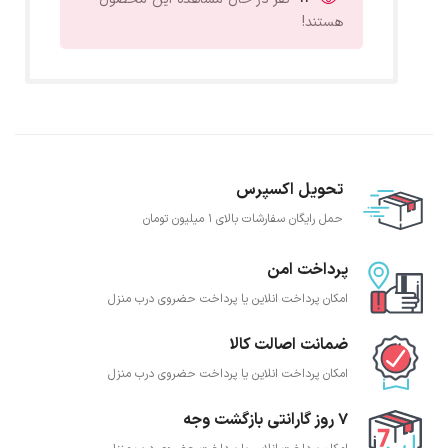
هستند!
تحویل اکسپرس
حمل رایگان سفارشات بالای 1 میلیون تومان
پرداخت امن
امکان پرداخت انلاین یا پرداخت حضروی درب منزل
ضمانت اصالت کالا
امکان پرداخت انلاین یا پرداخت حضروی درب منزل
7 روز گارانتی بازگشت وجه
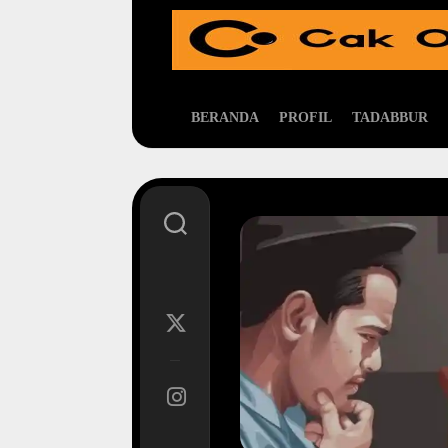
Skip
to
content
BERANDA
PROFIL
TADABBUR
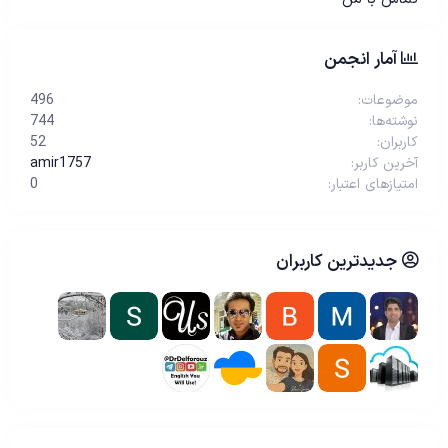
آمار انجمن
موضوعات
496
نوشته‌ها
744
کاربران
52
آخرین کاربر
amir1757
امتیازهای اعتبار
0
جدیدترین کاربران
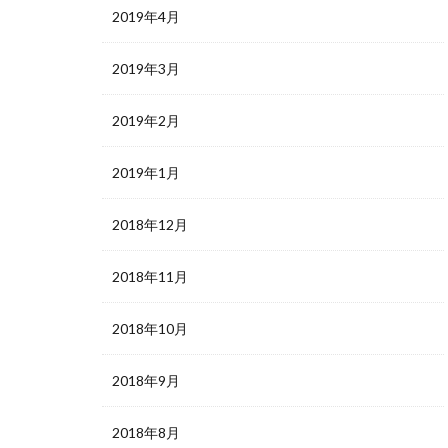
2019年4月
2019年3月
2019年2月
2019年1月
2018年12月
2018年11月
2018年10月
2018年9月
2018年8月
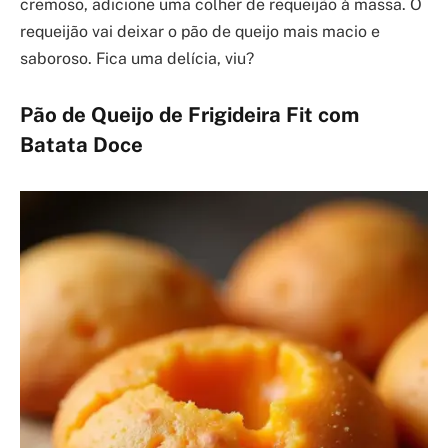
cremoso, adicione uma colher de requeijão à massa. O
requeijão vai deixar o pão de queijo mais macio e
saboroso. Fica uma delícia, viu?
Pão de Queijo de Frigideira Fit com
Batata Doce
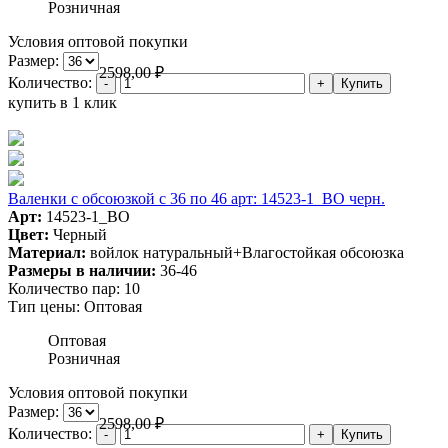
Розничная
Условия оптовой покупки
Размер:
2598,00
₽
Количество:
купить в 1 клик
Валенки с обсоюзкой с 36 по 46 арт: 14523-1_BO черн.
Арт:
14523-1_BO
Цвет:
Черный
Материал:
войлок натуральный+Влагостойкая обсоюзка
Размеры в наличии:
36-46
Количество пар:
10
Тип цены:
Оптовая
Оптовая
Розничная
Условия оптовой покупки
Размер:
2598,00
₽
Количество:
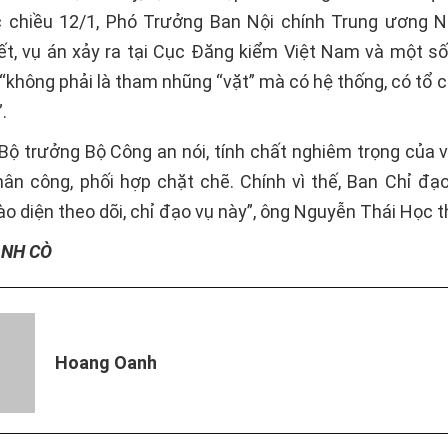
 chiều 12/1, Phó Trưởng Ban Nội chính Trung ương 
ết, vụ án xảy ra tại Cục Đăng kiểm Việt Nam và một s
“không phải là tham nhũng “vặt” mà có hệ thống, có tổ c
.
 Bộ trưởng Bộ Công an nói, tính chất nghiêm trọng của v
hân công, phối hợp chặt chẽ. Chính vì thế, Ban Chỉ đạ
o diện theo dõi, chỉ đạo vụ này”, ông Nguyễn Thái Học t
ÁNH CÒ
Hoang Oanh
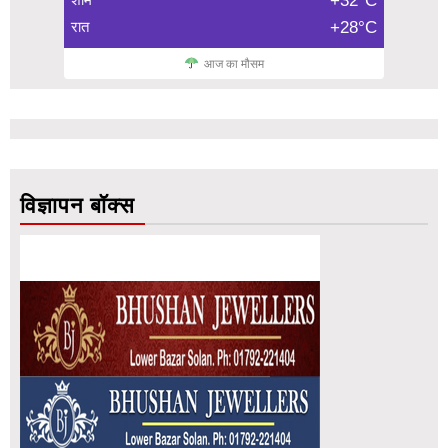
+32°C
रात
+28°C
आज का मौसम
विज्ञापन बॉक्स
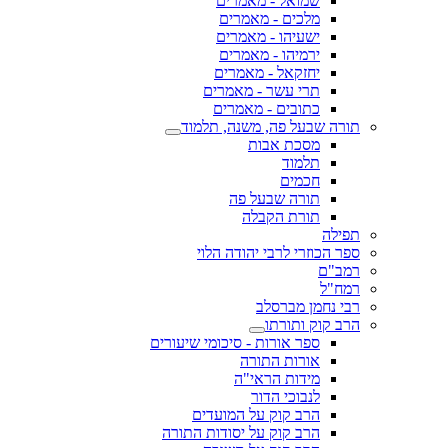
שמואל - מאמרים
מלכים - מאמרים
ישעיהו - מאמרים
ירמיהו - מאמרים
יחזקאל - מאמרים
תרי עשר - מאמרים
כתובים - מאמרים
תורה שבעל פה, משנה, תלמוד
מסכת אבות
תלמוד
חכמים
תורה שבעל פה
תורת הקבלה
תפילה
ספר הכוזרי לרבי יהודה הלוי
רמב"ם
רמח"ל
רבי נחמן מברסלב
הרב קוק ותורתו
ספר אורות - סיכומי שיעורים
אורות התורה
מידות הראי"ה
לנבוכי הדור
הרב קוק על המועדים
הרב קוק על יסודות התורה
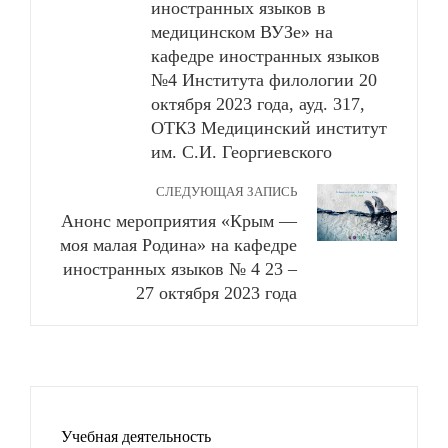
иностранных языков в
медицинском ВУЗе» на
кафедре иностранных языков
№4 Института филологии 20
октября 2023 года, ауд. 317,
ОТКЗ Медицинский институт
им. С.И. Георгиевского
СЛЕДУЮЩАЯ ЗАПИСЬ
Анонс мероприятия «Крым —
моя малая Родина» на кафедре
иностранных языков № 4 23 –
27 октября 2023 года
Учебная деятельность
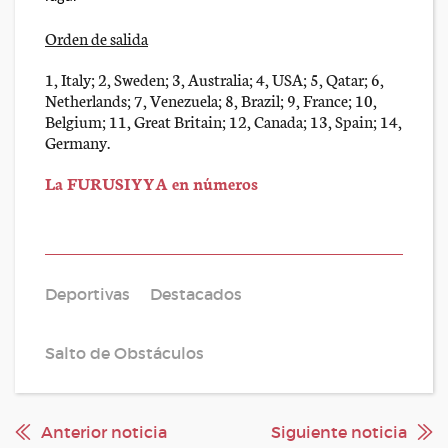
Orden de salida
1, Italy; 2, Sweden; 3, Australia; 4, USA; 5, Qatar; 6,
Netherlands; 7, Venezuela; 8, Brazil; 9, France; 10,
Belgium; 11, Great Britain; 12, Canada; 13, Spain; 14,
Germany.
La FURUSIYYA en números
Deportivas
Destacados
Salto de Obstáculos
Anterior noticia
Siguiente noticia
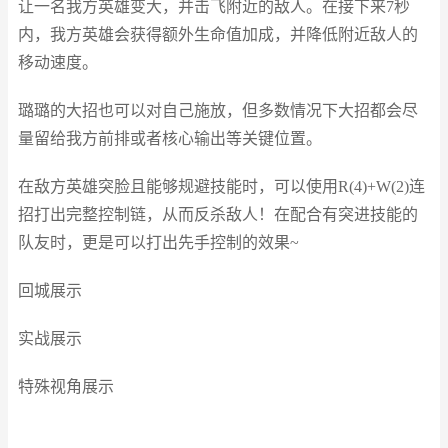
让一名我方英雄变大，并击飞附近的敌人。在接下来7秒
内，我方英雄会获得额外生命值加成，并降低附近敌人的
移动速度。
璐璐的大招也可以对自己施放，但多数情况下大招都会尽
量留给我方前排或者核心输出等关键位置。
在敌方英雄突脸且能够规避技能时，可以使用R(4)+W(2)连
招打出完整控制链，从而反杀敌人！在配合有突进技能的
队友时，更是可以打出先手控制的效果~
回城展示
实战展示
特殊视角展示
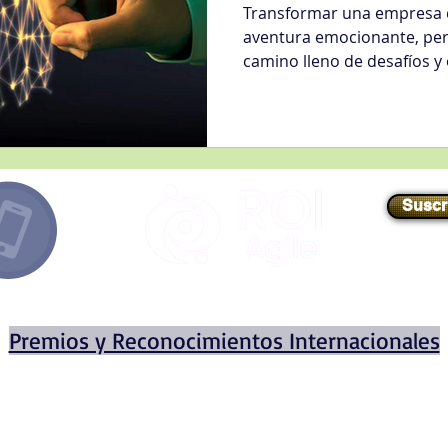
Transformar una empresa 
aventura emocionante, pe
camino lleno de desafíos y 
Suscr
E-mail
//
info@roiagile.com
Premios y Reconocimientos Internacionales
Miembro
fundador
de
© 2020 por ROI AGILE INTERN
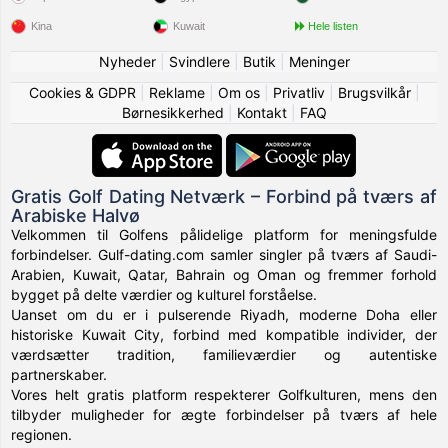
Kina
Kuwait
Hele listen
Nyheder
|
Svindlere
|
Butik
|
Meninger
Cookies & GDPR
|
Reklame
|
Om os
|
Privatliv
|
Brugsvilkår
|
Børnesikkerhed
|
Kontakt
|
FAQ
Gratis Golf Dating Netværk – Forbind på tværs af
Arabiske Halvø
Velkommen til Golfens pålidelige platform for meningsfulde
forbindelser. Gulf-dating.com samler singler på tværs af Saudi-
Arabien, Kuwait, Qatar, Bahrain og Oman og fremmer forhold
bygget på delte værdier og kulturel forståelse.
Uanset om du er i pulserende Riyadh, moderne Doha eller
historiske Kuwait City, forbind med kompatible individer, der
værdsætter tradition, familieværdier og autentiske
partnerskaber.
Vores helt gratis platform respekterer Golfkulturen, mens den
tilbyder muligheder for ægte forbindelser på tværs af hele
regionen.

=== Exercise brief ===
Every entry above is to be copied verbatim, with the pictures removed.

=== Response to the task ===
هستند!
تحویل اکسپرس
حمل رایگان سفارشات بالای 1 میلیون تومان
پرداخت امن
امکان پرداخت انلاین یا پرداخت حضروی درب منزل
ضمانت اصالت کالا
امکان پرداخت انلاین یا پرداخت حضروی درب منزل
7 روز گارانتی بازگشت وجه
Skip
to
content
BERANDA
PROFIL
TADABBUR
آمار انجمن
موضوعات
496
نوشته‌ها
744
کاربران
52
آخرین کاربر
amir1757
امتیازهای اعتبار
0
جدیدترین کاربران
2019年4月
2019年3月
2019年2月
2019年1月
2018年12月
2018年11月
2018年10月
2018年9月
2018年8月
cremoso, adicione uma colher de requeijão à massa. O
requeijão vai deixar o pão de queijo mais macio e
saboroso. Fica uma delícia, viu?
Pão de Queijo de Frigideira Fit com
Batata Doce
Розничная
Условия оптовой покупки
Размер:
2598,00
₽
Количество:
купить в 1 клик
Валенки с обсоюзкой с 36 по 46 арт: 14523-1_BO черн.
Арт:
14523-1_BO
Цвет:
Черный
Материал:
войлок натуральный+Влагостойкая обсоюзка
Размеры в наличии:
36-46
Количество пар:
10
Тип цены:
Оптовая
Оптовая
Розничная
Условия оптовой покупки
Размер:
2598,00
₽
Количество:
 chiều 12/1, Phó Trưởng Ban Nội chính Trung ương 
ết, vụ án xảy ra tại Cục Đăng kiểm Việt Nam và một s
“không phải là tham nhũng “vặt” mà có hệ thống, có tổ c
.
 Bộ trưởng Bộ Công an nói, tính chất nghiêm trọng của v
hân công, phối hợp chặt chẽ. Chính vì thế, Ban Chỉ đạ
o diện theo dõi, chỉ đạo vụ này”, ông Nguyễn Thái Học t
ÁNH CÒ
Hoang Oanh
+32°C
रात
+28°C
आज का मौसम
विज्ञापन बॉक्स
שמואל - מאמרים
מלכים - מאמרים
ישעיהו - מאמרים
ירמיהו - מאמרים
יחזקאל - מאמרים
תרי עשר - מאמרים
כתובים - מאמרים
תורה שבעל פה, משנה, תלמוד
מסכת אבות
תלמוד
חכמים
תורה שבעל פה
תורת הקבלה
תפילה
ספר הכוזרי לרבי יהודה הלוי
רמב"ם
רמח"ל
רבי נחמן מברסלב
הרב קוק ותורתו
ספר אורות - סיכומי שיעורים
אורות התורה
מידות הראי"ה
לנבוכי הדור
הרב קוק על המועדים
הרב קוק על יסודות התורה
иностранных языков в
медицинском ВУЗе» на
кафедре иностранных языков
№4 Института филологии 20
октября 2023 года, ауд. 317,
ОТКЗ Медицинский институт
им. С.И. Георгиевского
СЛЕДУЮЩАЯ ЗАПИСЬ
Анонс мероприятия «Крым —
моя малая Родина» на кафедре
иностранных языков № 4 23 –
27 октября 2023 года
Учебная деятельность
Orden de salida
1, Italy; 2, Sweden; 3, Australia; 4, USA; 5, Qatar; 6,
Netherlands; 7, Venezuela; 8, Brazil; 9, France; 10,
Belgium; 11, Great Britain; 12, Canada; 13, Spain; 14,
Germany.
La FURUSIYYA en números
Deportivas
Destacados
Salto de Obstáculos
Anterior noticia
Siguiente noticia
让一名我方英雄变大，并击飞附近的敌人。在接下来7秒
内，我方英雄会获得额外生命值加成，并降低附近敌人的
移动速度。
璐璐的大招也可以对自己施放，但多数情况下大招都会尽
量留给我方前排或者核心输出等关键位置。
在敌方英雄突脸且能够规避技能时，可以使用R(4)+W(2)连
招打出完整控制链，从而反杀敌人！在配合有突进技能的
队友时，更是可以打出先手控制的效果~
回城展示
实战展示
特殊视角展示
Transformar una empresa 
aventura emocionante, pe
camino lleno de desafíos y 
Suscr
E-mail
//
info@roiagile.com
Premios y Reconocimientos Internacionales
Miembro
fundador
de
© 2020 por ROI AGILE INTERN
Kina
Kuwait
Hele listen
Nyheder
|
Svindlere
|
Butik
|
Meninger
Cookies & GDPR
|
Reklame
|
Om os
|
Privatliv
|
Brugsvilkår
|
Børnesikkerhed
|
Kontakt
|
FAQ
Gratis Golf Dating Netværk – Forbind på tværs af
Arabiske Halvø
Velkommen til Golfens pålidelige platform for meningsfulde
forbindelser. Gulf-dating.com samler singler på tværs af Saudi-
Arabien, Kuwait, Qatar, Bahrain og Oman og fremmer forhold
bygget på delte værdier og kulturel forståelse.
Uanset om du er i pulserende Riyadh, moderne Doha eller
historiske Kuwait City, forbind med kompatible individer, der
værdsætter tradition, familieværdier og autentiske
partnerskaber.
Vores helt gratis platform respekterer Golfkulturen, mens den
tilbyder muligheder for ægte forbindelser på tværs af hele
regionen.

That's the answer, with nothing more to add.